◆ **YOUR GOAL**:
Below are records with pictures. Transcribe exactly, and only, the lines from the line with "Suharman menyebut, potensi" to the line with "(1 مبلغ) مزدوج", both ends included, but not the pictures.

--- MATERIAL FOR THIS TASK ---

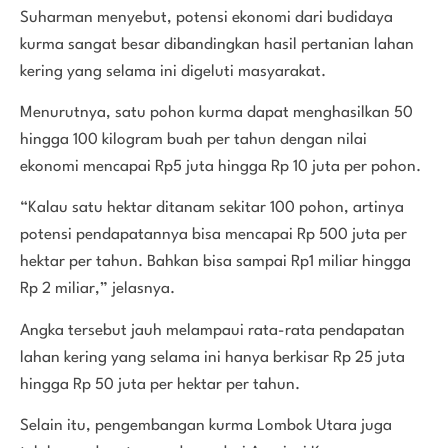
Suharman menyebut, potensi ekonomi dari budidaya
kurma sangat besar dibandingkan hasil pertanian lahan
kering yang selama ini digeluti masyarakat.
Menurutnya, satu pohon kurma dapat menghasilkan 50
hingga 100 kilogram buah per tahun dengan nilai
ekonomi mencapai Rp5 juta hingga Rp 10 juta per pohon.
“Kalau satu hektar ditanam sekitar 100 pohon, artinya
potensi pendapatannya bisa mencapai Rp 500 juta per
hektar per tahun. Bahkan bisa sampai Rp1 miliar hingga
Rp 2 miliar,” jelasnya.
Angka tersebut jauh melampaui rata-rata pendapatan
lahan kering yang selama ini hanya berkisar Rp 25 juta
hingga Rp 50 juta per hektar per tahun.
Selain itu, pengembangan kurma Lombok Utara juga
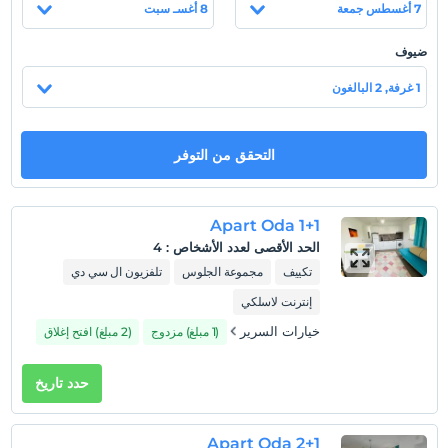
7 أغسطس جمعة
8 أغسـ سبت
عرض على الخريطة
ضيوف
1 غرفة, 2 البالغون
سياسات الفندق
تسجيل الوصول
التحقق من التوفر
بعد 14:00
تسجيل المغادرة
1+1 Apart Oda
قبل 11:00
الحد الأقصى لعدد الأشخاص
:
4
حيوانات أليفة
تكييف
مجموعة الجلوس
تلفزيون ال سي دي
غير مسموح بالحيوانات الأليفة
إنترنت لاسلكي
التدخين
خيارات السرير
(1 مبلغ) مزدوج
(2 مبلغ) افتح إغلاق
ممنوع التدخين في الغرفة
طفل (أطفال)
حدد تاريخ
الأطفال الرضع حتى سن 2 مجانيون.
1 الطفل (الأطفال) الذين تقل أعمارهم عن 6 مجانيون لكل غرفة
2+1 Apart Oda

---
--- MATERIAL FOR THIS TASK ---

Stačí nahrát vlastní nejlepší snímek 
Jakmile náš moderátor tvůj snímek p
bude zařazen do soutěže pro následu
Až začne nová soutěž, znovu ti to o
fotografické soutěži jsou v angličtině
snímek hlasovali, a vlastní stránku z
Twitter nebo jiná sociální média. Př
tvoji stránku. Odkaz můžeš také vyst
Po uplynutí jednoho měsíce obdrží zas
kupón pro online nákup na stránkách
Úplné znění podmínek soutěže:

---

◆ **FINAL ANSWER**:
Suharman menyebut, potensi ekonomi dari budidaya
kurma sangat besar dibandingkan hasil pertanian lahan
kering yang selama ini digeluti masyarakat.
Menurutnya, satu pohon kurma dapat menghasilkan 50
hingga 100 kilogram buah per tahun dengan nilai
ekonomi mencapai Rp5 juta hingga Rp 10 juta per pohon.
“Kalau satu hektar ditanam sekitar 100 pohon, artinya
potensi pendapatannya bisa mencapai Rp 500 juta per
hektar per tahun. Bahkan bisa sampai Rp1 miliar hingga
Rp 2 miliar,” jelasnya.
Angka tersebut jauh melampaui rata-rata pendapatan
lahan kering yang selama ini hanya berkisar Rp 25 juta
hingga Rp 50 juta per hektar per tahun.
Selain itu, pengembangan kurma Lombok Utara juga
7 أغسطس جمعة
8 أغسـ سبت
عرض على الخريطة
ضيوف
1 غرفة, 2 البالغون
سياسات الفندق
تسجيل الوصول
التحقق من التوفر
بعد 14:00
تسجيل المغادرة
1+1 Apart Oda
قبل 11:00
الحد الأقصى لعدد الأشخاص
:
4
حيوانات أليفة
تكييف
مجموعة الجلوس
تلفزيون ال سي دي
غير مسموح بالحيوانات الأليفة
إنترنت لاسلكي
التدخين
خيارات السرير
(1 مبلغ) مزدوج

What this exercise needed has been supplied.